# anybody can draw me tattoo stencil of betta?



## sayurasem (Nov 20, 2010)

im thinking to get another tattoo...
and wants represent something that i really enjoy...
so anybody can draw me betta stencils about 6 by 6 inch.

thank you so much!


----------



## kaythenewbie (Aug 23, 2010)

Steal my avatar. I wish I could say that I drew it, but I really just googled "betta fish art." It'd be a sweet tat though!


----------



## ThePearlFish (Mar 31, 2009)

^^always thought your avatar would be awesome for a tattoo for someone


----------



## JaspersANGEL (Oct 12, 2009)

Yeah kaythenewbie's avatar is really cool for a tattoo, I agree with ThePearlFish take kay's avatar.


----------



## TaylorW (Sep 4, 2010)

Ooh,I just google betta tattoos, and there are a lot of really nice ones! Maybe you could browse around until you find one you like  

Where are you getting your tattoo, if you don't mind me asking?

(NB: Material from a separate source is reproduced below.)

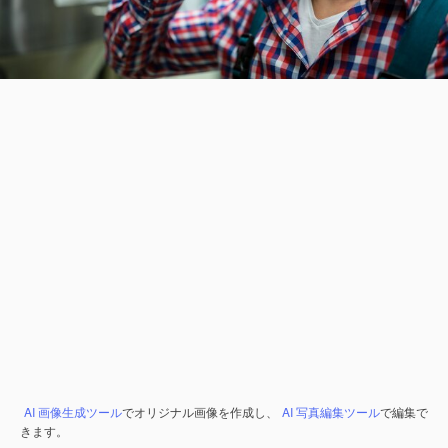
AI 画像生成ツール
でオリジナル画像を作成し、
AI 写真編集ツール
で編集で
きます。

Edit: I just found this tattoo design, and I really like it! 
http://luvmegabyte.deviantart.com/art/betta-pisces-yin-yang-16257126


----------



## LikeDiscoSuperfly (Oct 18, 2010)

I love that picture TaylorW! It'd be a really cool tattoo!


----------



## TaylorW (Sep 4, 2010)

Thanks Disco, if I ever got a betta tattoo, that's what I'd get!


----------



## LikeDiscoSuperfly (Oct 18, 2010)

That's what I would want if I wanted a betta tattoo as well. =]


----------



## sayurasem (Nov 20, 2010)

mmmm
ima put the tatoo on my back left upper shoulder,
or somewhere near my ankle


----------



## TaylorW (Sep 4, 2010)

Ooh, both of those would be good places for a tattoo!  Please post pics when you get it done, I'd like to see it!


----------



## LikeDiscoSuperfly (Oct 18, 2010)

yes, please post a picture! 
I would get it on my ankle =]


----------



## Perdue (Nov 3, 2010)

dont copy someones art or tattoo.. make it your own.. you could take that drawing to an artist and tell them certain stuff you want different, anything to make it better and ALL yours.. im really into tattoos and have many myself and i always try to push people away from getting something they've seen already done.. but all in all, it would be a nice tattoo and to each their own


----------



## demonicangel132007 (Nov 27, 2010)

kaythenewbie said:


> Steal my avatar. I wish I could say that I drew it, but I really just googled "betta fish art." It'd be a sweet tat though!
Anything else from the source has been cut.